Die vier Jugendlichen wurden zum Revier der Bundespolizei am Ostbahnhof verbracht. Es konnten alle Erziehungsberechtigten erreicht werden. Jeweils mindestens ein Elternteil erschien zwischen 19:50 und 20:30 Uhr auf dem Bundespolizeirevier München-Ost. Da sich der Anfangsverdacht des gefährlichen Eingriffs in den Bahnverkehr durch die Schnellbremsung erhärtet hatte, wurden alle Jugendlichen, zugleich Beschuldigte im Strafverfahren, im Beisein der Erziehungsberechtigten belehrt. Sie werden von Beamten der Kriminalprävention eigens noch zu Gesprächen über Gefahren im Bahnverkehr zur Bundespolizei eingeladen.

Neben den strafrechtlichen Ermittlungen können auf die vier bzw. deren Erziehungsberechtigte auch Kosten für den Einsatz der Bundespolizei bzw. privatrechtliche Forderungen der Deutschen Bahn AG hinzukommen.

Folge: Viele Zugverspätungen

Alle vier Jugendlichen kooperierten mit den Sicherheitskräften und haben polizeilichen Maßnahmen Folge geleistet. Sie wirkten von der Situation eingeschüchtert.

Durch den Vorfall kam es zu erheblichen betrieblichen Auswirkungen im Bahnverkehr. 21 Züge/S-Bahnen erhielten insgesamt 732 Verspätungsminuten. Ein Zug musste umgeleitet werden. Der RJ84 und dessen Reisende konnten erst nach rund 85 Minuten ihre Fahrt zum Hauptbahnhof fortsetzen.
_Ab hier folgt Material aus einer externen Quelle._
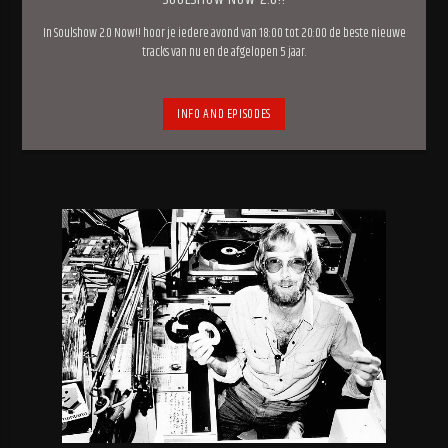
In Soulshow 2.0 Now!! hoor je iedere avond van 18:00 tot 20:00 de beste nieuwe
tracks van nu en de afgelopen 5 jaar.
INFO AND EPISODES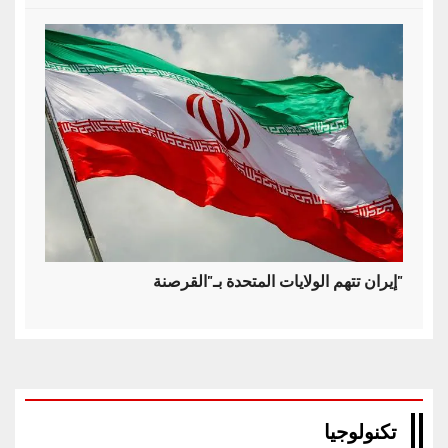
إيران تتهم الولايات المتحدة بـ"القرصنة"
تكنولوجيا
Die Münchner Bundespolizei warnt vor dem lebensgefährlichen Betreten von Bahnanlagen, insbesondere auch der Gleise. „Kurz ein Selfie“ oder „schnell abkürzen“ oder einfach – wie im aktuellen Fall „mal so auf den Schienen balancieren“, kann das Leben kosten. Von den Folgen für Freunde, Bekannte und Verwandte ganz zu schweigen.